Steve bertanya banyak hal. Mulai dari kebiasaanku sehari-hari setelah bangun dari koma, apa saja yang aku makan dan apa yang aku rasakan pada tubuhku. Akupun menjawab apa adanya, tidak kurang dan tidak lebih.
"Jadi, apa aku baik-baik saja?" Tanyaku sambil kembali duduk berhadapan dengan Steve. Jarak kami hanya terpisah oleh meja.
"Kamu baik-baik saja dan..." Steve menghentikan kalimatnya, dia terlihat sedikit ragu.
"Steve?"
"Aku tidak tahu apa kamu sudah tahu atau belum, tapi aku ucapkan selamat, kamu sedang hamil." Ujar Steve sambil tersenyum.
Aku yang mendengar hal ini tentu saja sangat shock. Bagaimana bisa aku hamil sedangkan aku tertidur selama dua bulan dan siapa yang menghamiliku?
"Jika kamu ingin mengecek lebih lanjut, di sini ada dokter kandungan, aku bisa meminta perawat untuk mengantarkanmu kesana."
##
Setelah pemeriksaan oleh dokter kandungan tadi siang di klinik tempat Steve bekerja, aku masih tidak bisa menerima kenyataan bahwa aku benar-benar sedang mengandung. Bahkan usia kandunganku sudah dua bulan dua minggu. Apa selama aku koma seseorang memperkosaku? Tapi itu tidak mungkin.

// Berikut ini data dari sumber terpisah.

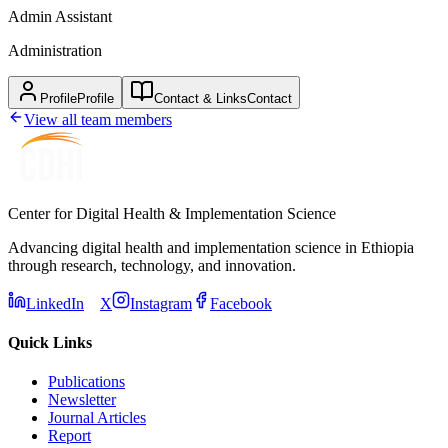
Admin Assistant
Administration
Profile
Profile
Contact & Links
Contact
View all team members
Center for Digital Health & Implementation Science
Advancing digital health and implementation science in Ethiopia
through research, technology, and innovation.
LinkedIn
X
Instagram
Facebook
Quick Links
Publications
Newsletter
Journal Articles
Report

Aku tidak bisa fokus. Televisi yang sejak tadi menyala pun kuabaikan. Setiap kali aku ingin fokus, ucapan selamat atas kehamilanku yang diucapkan oleh dokter itu kembali terngiang-ngiang di telingaku. Selain gagal fokus, aku bahkan kehilangan nafsu untuk menyantap makan siangku.
Ting... Tong...
Terdengar suara bel yang membuyarkan lamunanku. Malas sekali rasanya bertemu orang lain saat ini.

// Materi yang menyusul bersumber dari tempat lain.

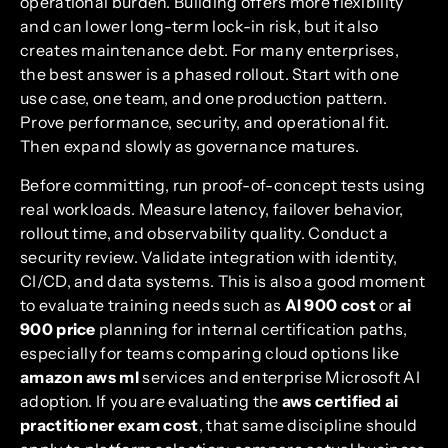
operational burden. Building offers more flexibility
and can lower long-term lock-in risk, but it also
creates maintenance debt. For many enterprises,
the best answer is a phased rollout. Start with one
use case, one team, and one production pattern.
Prove performance, security, and operational fit.
Then expand slowly as governance matures.
Before committing, run proof-of-concept tests using
real workloads. Measure latency, failover behavior,
rollout time, and observability quality. Conduct a
security review. Validate integration with identity,
CI/CD, and data systems. This is also a good moment
to evaluate training needs such as
AI 900 cost
or
ai
900 price
planning for internal certification paths,
especially for teams comparing cloud options like
amazon aws ml
services and enterprise Microsoft AI
adoption. If you are evaluating the
aws certified ai
practitioner exam cost
, that same discipline should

Aku mencoba melihat dari layar interkom siapa yang sedang berkunjung, namun aku tidak menemukan siapapun.
Aku pun memutuskan untuk membuka pintu dan mendapati seorang anak kecil menggemaskan sedang berdiri sambil membawa buket bunga yang ukurannya jauh lebih besar dari pada tubuhnya. Menggemaskan sekali. Aku menoleh kesana kemari, tapi tidak ada siapa-siapa selain anak kecil ini.
Aku pun berjongkok untuk menyamakan tinggiku dengannya.
"Hey adik kecil. Dimana ayahmu?"
"Daddy sedang ambil buah di mobil. Tertinggal. Daddy pikun." Ucapnya dengan nada kesal.
Aku tersenyum, "Namamu siapa?"
"Kenapa Lenny tidak ingat?"
"Maafkan aku, tapi sepertinya aku juga pikun seperti daddymu."
"Karena ini Lenny, jadi Lenny Nuri maafkan."
Anak kecil bernama Nuri ini mundur selangkah dan kemudian berusaha untuk sedikit membungkukkan badannya namun terlihat kesusahan karena buket di pelukannya.
"Perkenalkan nama saya Nuri Landyn."
Aku yang sejak tadi memperhatikan gerak-gerik bocah lucu ini sambil berjongkok memutuskan untuk berdiri dan juga melakukan hal yang sama.
"Aku Lennox Selim." Ujarku sambil membungkuk.
"Nuri!" Terdengar suara sedikit berteriak dan memanggil namanya. Di susul dengan suara langkah yang sedang tergesa-gesa.
Aku yang tadinya membungkukpun menegakkan badanku dan menoleh ke sumber suara.
"Ah, Eckart."
"Maaf mengganggu sore santaimu." Ujar Eckart sambil tergesa-gesa.
"Tidak apa-apa. Ayo masuk." Ujarku mempersilakan ayah dan anak ini masuk.
Namun, ketika aku berbalik. Aku merasa kepalaku seperti sedang dihantam benda keras, sakit sekali. Dan bersama rasa sakit itulah tiba-tiba aku merasa tubuhku kehilangan tenaga dan semuanya menjadi gelap.